**RECORDS FOR PROCESSING**
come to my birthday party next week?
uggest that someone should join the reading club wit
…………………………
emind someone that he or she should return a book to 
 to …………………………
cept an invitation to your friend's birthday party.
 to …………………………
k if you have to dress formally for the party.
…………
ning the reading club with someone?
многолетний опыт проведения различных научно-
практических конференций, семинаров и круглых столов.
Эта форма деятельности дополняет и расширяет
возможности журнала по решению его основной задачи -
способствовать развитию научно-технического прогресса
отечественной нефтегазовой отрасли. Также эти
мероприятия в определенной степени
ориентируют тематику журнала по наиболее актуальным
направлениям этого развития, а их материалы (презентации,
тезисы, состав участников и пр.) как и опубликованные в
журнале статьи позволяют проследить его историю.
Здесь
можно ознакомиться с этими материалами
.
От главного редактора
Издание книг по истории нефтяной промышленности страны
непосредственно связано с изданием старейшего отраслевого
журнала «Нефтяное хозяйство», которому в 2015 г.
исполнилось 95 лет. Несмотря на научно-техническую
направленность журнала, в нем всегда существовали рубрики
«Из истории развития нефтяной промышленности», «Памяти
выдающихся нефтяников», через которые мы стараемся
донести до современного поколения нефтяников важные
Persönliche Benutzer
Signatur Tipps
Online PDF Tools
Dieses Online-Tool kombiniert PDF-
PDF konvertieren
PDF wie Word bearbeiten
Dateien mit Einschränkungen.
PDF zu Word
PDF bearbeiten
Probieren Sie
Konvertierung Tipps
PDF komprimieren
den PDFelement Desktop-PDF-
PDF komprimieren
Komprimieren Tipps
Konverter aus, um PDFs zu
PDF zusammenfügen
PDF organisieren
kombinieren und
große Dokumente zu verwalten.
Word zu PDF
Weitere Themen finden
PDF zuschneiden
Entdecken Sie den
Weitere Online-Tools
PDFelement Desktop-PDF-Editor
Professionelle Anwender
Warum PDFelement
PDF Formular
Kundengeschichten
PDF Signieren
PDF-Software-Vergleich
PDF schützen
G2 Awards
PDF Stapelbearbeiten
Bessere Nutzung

**WHAT TO PRODUCE**
Count of lines holding the string "нефтяной": please work it out for the entries above and give the number alone.

**RESULT FOR THIS TASK**
2